• _Page-level text extractions_
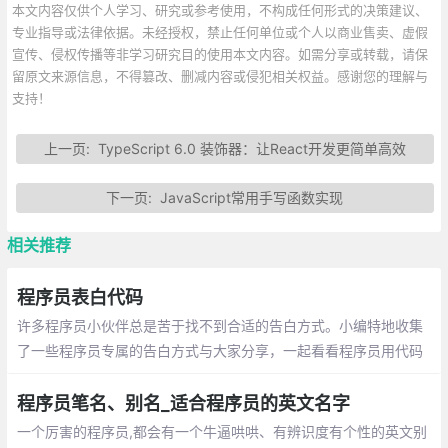
本文内容仅供个人学习、研究或参考使用，不构成任何形式的决策建议、
专业指导或法律依据。未经授权，禁止任何单位或个人以商业售卖、虚假
宣传、侵权传播等非学习研究目的使用本文内容。如需分享或转载，请保
留原文来源信息，不得篡改、删减内容或侵犯相关权益。感谢您的理解与
支持！
上一页:
TypeScript 6.0 装饰器：让React开发更简单高效
下一页:
JavaScript常用手写函数实现
相关推荐
程序员表白代码
许多程序员小伙伴总是苦于找不到合适的告白方式。小编特地收集
了一些程序员专属的告白方式与大家分享，一起看看程序员用代码
敲出的浪漫吧~
程序员笔名、别名_适合程序员的英文名字
一个厉害的程序员,都会有一个牛逼哄哄、有辨识度有个性的英文别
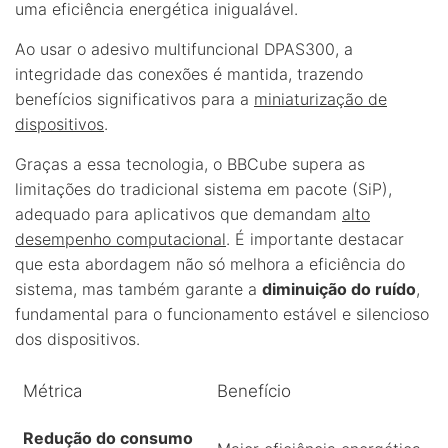
uma eficiência energética inigualável.
Ao usar o adesivo multifuncional DPAS300, a
integridade das conexões é mantida, trazendo
benefícios significativos para a
miniaturização de
dispositivos
.
Graças a essa tecnologia, o BBCube supera as
limitações do tradicional sistema em pacote (SiP),
adequado para aplicativos que demandam
alto
desempenho computacional
. É importante destacar
que esta abordagem não só melhora a eficiência do
sistema, mas também garante a
diminuição do ruído
,
fundamental para o funcionamento estável e silencioso
dos dispositivos.
Métrica
Benefício
Redução do consumo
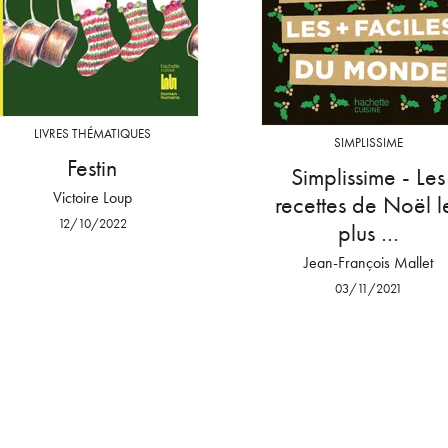
LIVRES THÉMATIQUES
SIMPLISSIME
Festin
Simplissime - Les
Victoire Loup
recettes de Noël l
12/10/2022
plus …
Jean-François Mallet
03/11/2021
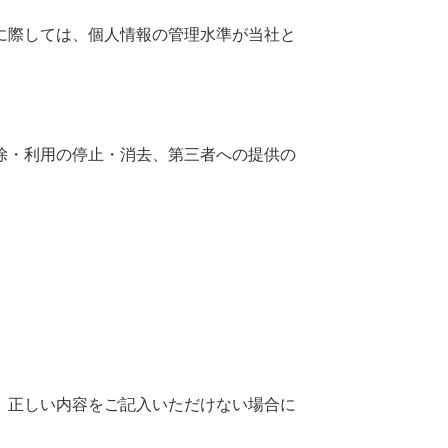
に際しては、個人情報の管理水準が当社と
除・利用の停止・消去、第三者への提供の
、正しい内容をご記入いただけない場合に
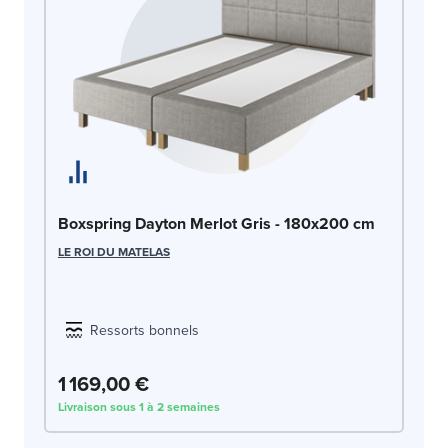
Bo
Boxspring Dayton Merlot Gris - 180x200 cm
c
LE ROI DU MATELAS
LE
Ressorts bonnels
1 169,00 €
1
Livraison sous 1 à 2 semaines
Liv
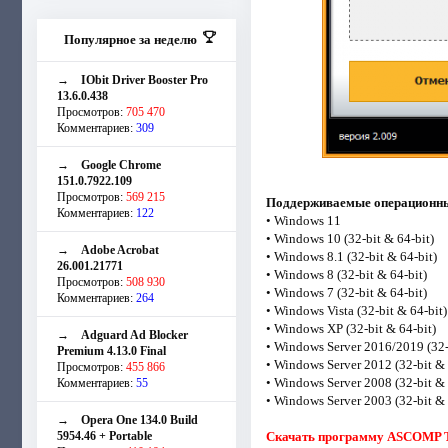
Популярное за неделю
→
IObit Driver Booster Pro
13.6.0.438
Просмотров:
705 470
Комментариев:
309
→
Google Chrome
151.0.7922.109
Просмотров:
569 215
Поддерживаемые операционны
Комментариев:
122
• Windows 11
• Windows 10 (32-bit & 64-bit)
→
Adobe Acrobat
• Windows 8.1 (32-bit & 64-bit)
26.001.21771
• Windows 8 (32-bit & 64-bit)
Просмотров:
508 930
• Windows 7 (32-bit & 64-bit)
Комментариев:
264
• Windows Vista (32-bit & 64-bit)
• Windows XP (32-bit & 64-bit)
→
Adguard Ad Blocker
• Windows Server 2016/2019 (32-
Premium 4.13.0 Final
• Windows Server 2012 (32-bit & 
Просмотров:
455 866
• Windows Server 2008 (32-bit & 
Комментариев:
55
• Windows Server 2003 (32-bit & 
→
Opera One 134.0 Build
5954.46 + Portable
Скачать программу ASCOMP Tex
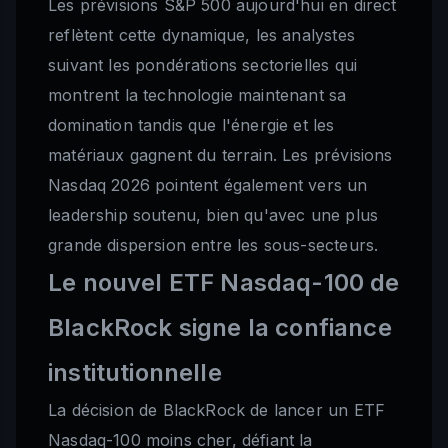
Les prévisions S&P 500 aujourd'hui en direct
reflètent cette dynamique, les analystes
suivant les pondérations sectorielles qui
montrent la technologie maintenant sa
domination tandis que l'énergie et les
matériaux gagnent du terrain. Les prévisions
Nasdaq 2026 pointent également vers un
leadership soutenu, bien qu'avec une plus
grande dispersion entre les sous-secteurs.
Le nouvel ETF Nasdaq-100 de
BlackRock signe la confiance
institutionnelle
La décision de BlackRock de lancer un ETF
Nasdaq-100 moins cher, défiant la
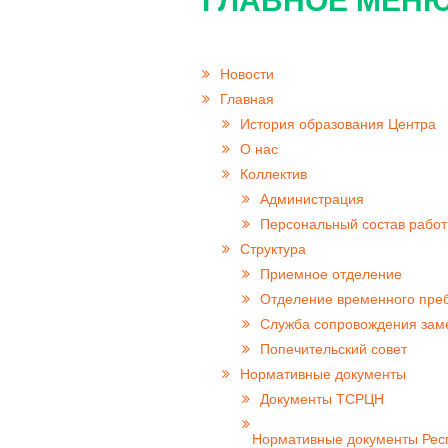
ГЛАВНОЕ МЕНЮ
Новости
Главная
История образования Центра
О нас
Коллектив
Администрация
Персональный состав работ
Структура
Приемное отделение
Отделение временного пре
Cлужба сопровождения за
Попечительский совет
Нормативные документы
Документы ТСРЦН
Нормативные документы Респ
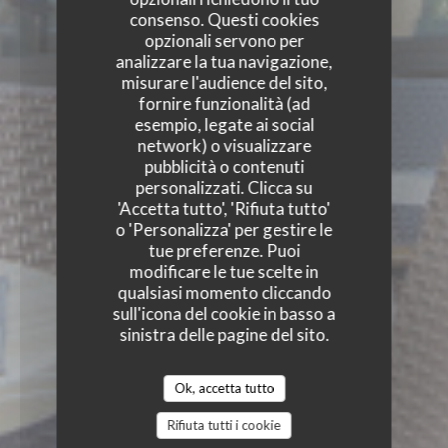
consenso. Questi cookies
opzionali servono per
analizzare la tua navigazione,
misurare l'audience del sito,
fornire funzionalità (ad
esempio, legate ai social
network) o visualizzare
pubblicità o contenuti
personalizzati. Clicca su
'Accetta tutto', 'Rifiuta tutto'
o 'Personalizza' per gestire le
tue preferenze. Puoi
modificare le tue scelte in
qualsiasi momento cliccando
sull'icona del cookie in basso a
sinistra delle pagine del sito.
Ok, accetta tutto
Rifiuta tutti i cookie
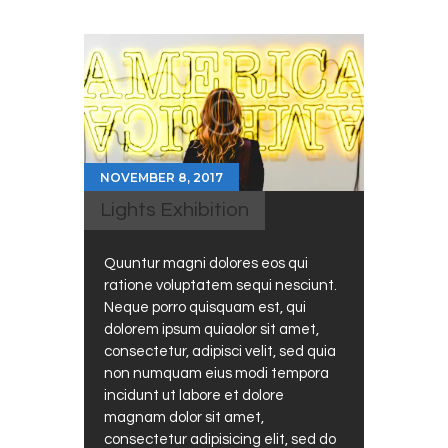
NOVEMBER 8, 2017
Lights Exhibition
Quuntur magni dolores eos qui
ratione voluptatem sequi nesciunt.
Neque porro quisquam est, qui
dolorem ipsum quiaolor sit amet,
consectetur, adipisci velit, sed quia
non numquam eius modi tempora
incidunt ut labore et dolore
magnam dolor sit amet,
consectetur adipisicing elit, sed do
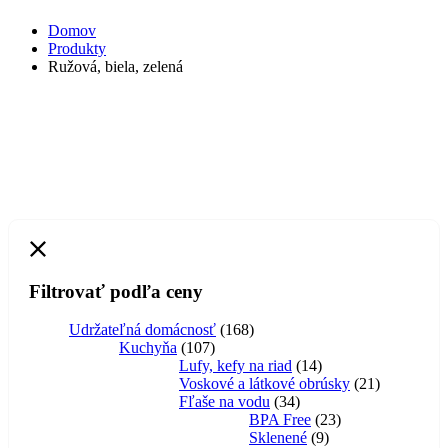
Domov
Produkty
Ružová, biela, zelená
Filtrovať podľa ceny
168
Udržateľná domácnosť
168
107
produktov
Kuchyňa
107
produktov
14
Lufy, kefy na riad
14
produktov
21
Voskové a látkové obrúsky
21
34
produktov
Fľaše na vodu
34
produktov
23
BPA Free
23
9
produktov
Sklenené
9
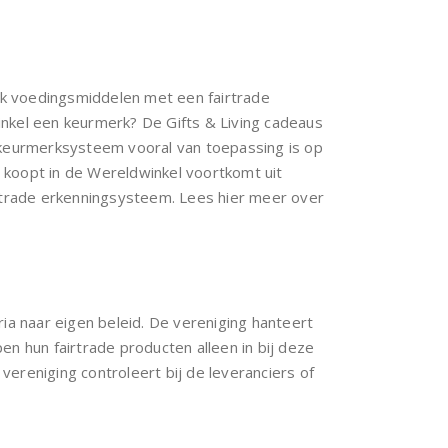
ok voedingsmiddelen met een fairtrade
inkel een keurmerk? De Gifts & Living cadeaus
r keurmerksysteem vooral van toepassing is op
 koopt in de Wereldwinkel voortkomt uit
irtrade erkenningsysteem. Lees hier meer over
ria naar eigen beleid. De vereniging hanteert
en hun fairtrade producten alleen in bij deze
ereniging controleert bij de leveranciers of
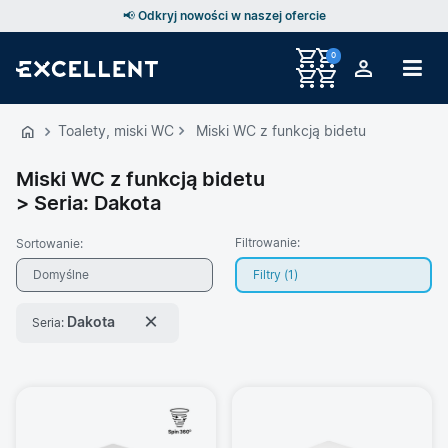
📢 Odkryj nowości w naszej ofercie
0
Przejdź
do
Toalety, miski WC
Miski WC z funkcją bidetu
GŁÓWNEJ
ZAWARTOŚCI
Miski WC z funkcją bidetu
> Seria: Dakota
PRODUKTÓW
MENU
Filtrowanie:
Sortowanie:
MENU
Domyślne
Filtry (
1
)
UŻYTKOWNIKA
×
Dakota
Seria:
WYSZUKIWARKI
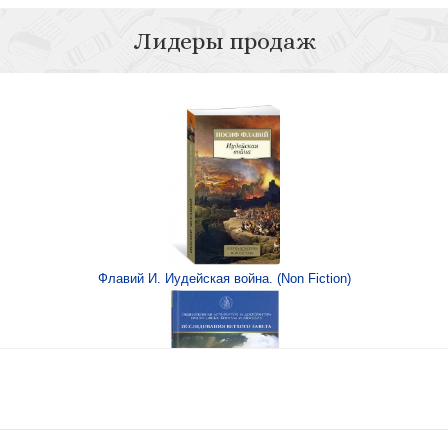
Лидеры продаж
?
Флавий И. Иудейская война. (Non Fiction)
езвении и молитве.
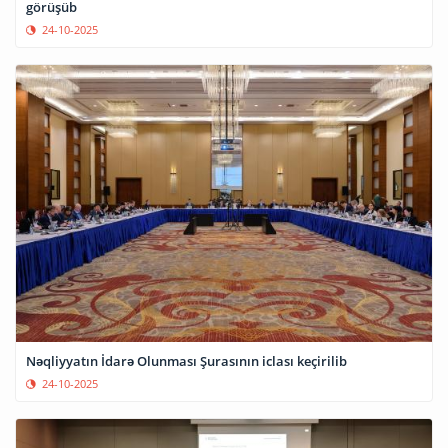
görüşüb
24-10-2025
Nəqliyyatın İdarə Olunması Şurasının iclası keçirilib
24-10-2025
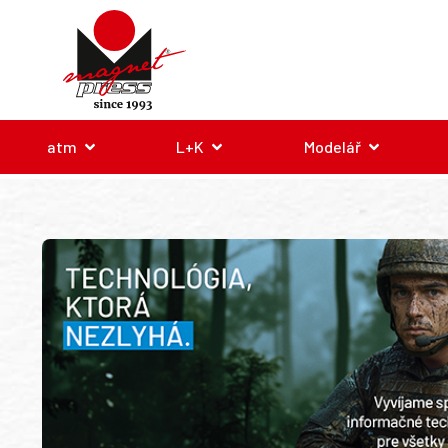
atm
L+K
Modelář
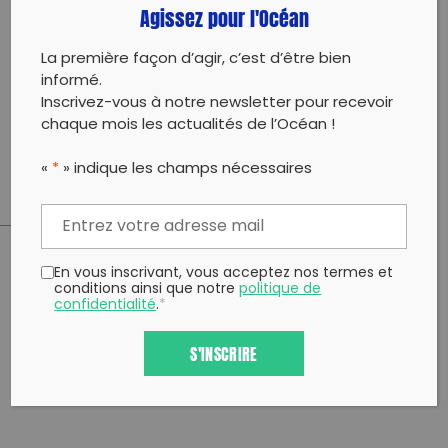
Agissez pour l'Océan
juillet 2025.
Sacs, gants, pinces et gel hydroalcoolique fournis.
La première façon d’agir, c’est d’être bien
Prévoir juste eau et chapeau.
Tout le monde est la bienvenue et on vous attends
informé.
nombreux.
Inscrivez-vous à notre newsletter pour recevoir
RDV directement sur la plage du Corse Azur.
chaque mois les actualités de l’Océan !
A très vite.
«
*
» indique les champs nécessaires
En vous inscrivant, vous acceptez nos termes et
PARTAGER CET ARTICLE:
conditions ainsi que notre
politique de
confidentialité
.
*
Partager sur Facebook
Partager sur
Envoyer à
Twitter
un ami
S'INSCRIRE
Copy to clipboard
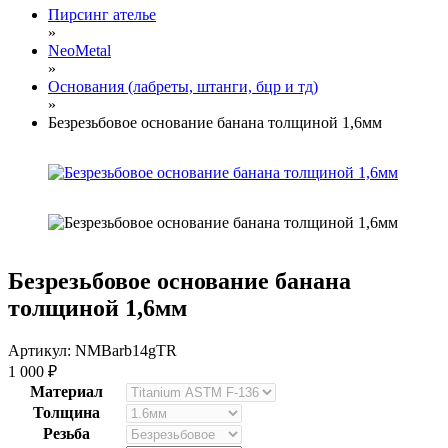
Пирсинг ателье
»
NeoMetal
»
Основания (лабреты, штанги, бцр и тд)
»
Безрезьбовое основание банана толщиной 1,6мм
Безрезьбовое основание банана
толщиной 1,6мм
Артикул: NMBarb14gTR
1 000
₽
Материал
Толщина
Резьба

• _Try it_
Omit all pictures and repeat the rest of the records verbatim.

• _Output of the task_
本文内容仅供个人学习、研究或参考使用，不构成任何形式的决策建议、
专业指导或法律依据。未经授权，禁止任何单位或个人以商业售卖、虚假
宣传、侵权传播等非学习研究目的使用本文内容。如需分享或转载，请保
留原文来源信息，不得篡改、删减内容或侵犯相关权益。感谢您的理解与
支持！
上一页:
TypeScript 6.0 装饰器：让React开发更简单高效
下一页:
JavaScript常用手写函数实现
相关推荐
程序员表白代码
许多程序员小伙伴总是苦于找不到合适的告白方式。小编特地收集
了一些程序员专属的告白方式与大家分享，一起看看程序员用代码
敲出的浪漫吧~
程序员笔名、别名_适合程序员的英文名字
一个厉害的程序员,都会有一个牛逼哄哄、有辨识度有个性的英文别
uma eficiência energética inigualável.
Ao usar o adesivo multifuncional DPAS300, a
integridade das conexões é mantida, trazendo
benefícios significativos para a
miniaturização de
dispositivos
.
Graças a essa tecnologia, o BBCube supera as
limitações do tradicional sistema em pacote (SiP),
adequado para aplicativos que demandam
alto
desempenho computacional
. É importante destacar
que esta abordagem não só melhora a eficiência do
sistema, mas também garante a
diminuição do ruído
,
fundamental para o funcionamento estável e silencioso
dos dispositivos.
Métrica
Benefício
Redução do consumo
LIVRES THÉMATIQUES
SIMPLISSIME
Festin
Simplissime - Les
Victoire Loup
recettes de Noël l
12/10/2022
plus …
Jean-François Mallet
03/11/2021
に際しては、個人情報の管理水準が当社と
除・利用の停止・消去、第三者への提供の
、正しい内容をご記入いただけない場合に
Bo
Boxspring Dayton Merlot Gris - 180x200 cm
c
LE ROI DU MATELAS
LE
Ressorts bonnels
1 169,00 €
1
Livraison sous 1 à 2 semaines
Liv
Популярное за неделю
→
IObit Driver Booster Pro
13.6.0.438
Просмотров:
705 470
Комментариев:
309
→
Google Chrome
151.0.7922.109
Просмотров:
569 215
Поддерживаемые операционны
Комментариев:
122
• Windows 11
• Windows 10 (32-bit & 64-bit)
→
Adobe Acrobat
• Windows 8.1 (32-bit & 64-bit)
26.001.21771
• Windows 8 (32-bit & 64-bit)
Просмотров:
508 930
• Windows 7 (32-bit & 64-bit)
Комментариев:
264
• Windows Vista (32-bit & 64-bit)
• Windows XP (32-bit & 64-bit)
→
Adguard Ad Blocker
• Windows Server 2016/2019 (32-
Premium 4.13.0 Final
• Windows Server 2012 (32-bit & 
Просмотров:
455 866
• Windows Server 2008 (32-bit & 
Комментариев:
55
• Windows Server 2003 (32-bit & 
→
Opera One 134.0 Build
5954.46 + Portable
Скачать программу ASCOMP Tex
Les prévisions S&P 500 aujourd'hui en direct
reflètent cette dynamique, les analystes
suivant les pondérations sectorielles qui
montrent la technologie maintenant sa
domination tandis que l'énergie et les
matériaux gagnent du terrain. Les prévisions
Nasdaq 2026 pointent également vers un
leadership soutenu, bien qu'avec une plus
grande dispersion entre les sous-secteurs.
Le nouvel ETF Nasdaq-100 de
BlackRock signe la confiance
institutionnelle
La décision de BlackRock de lancer un ETF
Nasdaq-100 moins cher, défiant la
ГЛАВНОЕ МЕНЮ
Новости
Главная
История образования Центра
О нас
Коллектив
Администрация
Персональный состав работ
Структура
Приемное отделение
Отделение временного пре
Cлужба сопровождения за
Попечительский совет
Нормативные документы
Документы ТСРЦН
Нормативные документы Респ
consenso. Questi cookies
opzionali servono per
analizzare la tua navigazione,
misurare l'audience del sito,
fornire funzionalità (ad
esempio, legate ai social
network) o visualizzare
pubblicità o contenuti
personalizzati. Clicca su
'Accetta tutto', 'Rifiuta tutto'
o 'Personalizza' per gestire le
tue preferenze. Puoi
modificare le tue scelte in
qualsiasi momento cliccando
sull'icona del cookie in basso a
sinistra delle pagine del sito.
Ok, accetta tutto
Rifiuta tutti i cookie
NOVEMBER 8, 2017
Lights Exhibition
Quuntur magni dolores eos qui
ratione voluptatem sequi nesciunt.
Neque porro quisquam est, qui
dolorem ipsum quiaolor sit amet,
consectetur, adipisci velit, sed quia
non numquam eius modi tempora
incidunt ut labore et dolore
magnam dolor sit amet,
consectetur adipisicing elit, sed do
Domov
Produkty
Ružová, biela, zelená
Filtrovať podľa ceny
168
Udržateľná domácnosť
168
107
produktov
Kuchyňa
107
produktov
14
Lufy, kefy na riad
14
produktov
21
Voskové a látkové obrúsky
21
34
produktov
Fľaše na vodu
34
produktov
23
BPA Free
23
9
produktov
Sklenené
9
ok voedingsmiddelen met een fairtrade
inkel een keurmerk? De Gifts & Living cadeaus
r keurmerksysteem vooral van toepassing is op
 koopt in de Wereldwinkel voortkomt uit
irtrade erkenningsysteem. Lees hier meer over
ria naar eigen beleid. De vereniging hanteert
en hun fairtrade producten alleen in bij deze
ereniging controleert bij de leveranciers of
📢 Odkryj nowości w naszej ofercie
0
Przejdź
do
Toalety, miski WC
Miski WC z funkcją bidetu
GŁÓWNEJ
ZAWARTOŚCI
Miski WC z funkcją bidetu
> Seria: Dakota
PRODUKTÓW
MENU
Filtrowanie:
Sortowanie:
MENU
Domyślne
Filtry (
1
)
UŻYTKOWNIKA
×
Dakota
Seria:
WYSZUKIWARKI
Лидеры продаж
?
Флавий И. Иудейская война. (Non Fiction)
езвении и молитве.
görüşüb
24-10-2025
Nəqliyyatın İdarə Olunması Şurasının iclası keçirilib
24-10-2025
atm
L+K
Modelář
Agissez pour l'Océan
juillet 2025.
Sacs, gants, pinces et gel hydroalcoolique fournis.
La première façon d’agir, c’est d’être bien
Prévoir juste eau et chapeau.
Tout le monde est la bienvenue et on vous attends
informé.
nombreux.
Inscrivez-vous à notre newsletter pour recevoir
RDV directement sur la plage du Corse Azur.
chaque mois les actualités de l’Océan !
A très vite.
«
*
» indique les champs nécessaires
En vous inscrivant, vous acceptez nos termes et
PARTAGER CET ARTICLE:
conditions ainsi que notre
politique de
confidentialité
.
*
Partager sur Facebook
Partager sur
Envoyer à
Twitter
un ami
S'INSCRIRE
Copy to clipboard
Пирсинг ателье
»
NeoMetal
»
Основания (лабреты, штанги, бцр и тд)
»
Безрезьбовое основание банана толщиной 1,6мм
Безрезьбовое основание банана
толщиной 1,6мм
Артикул: NMBarb14gTR
1 000
₽
Материал
Толщина
Резьба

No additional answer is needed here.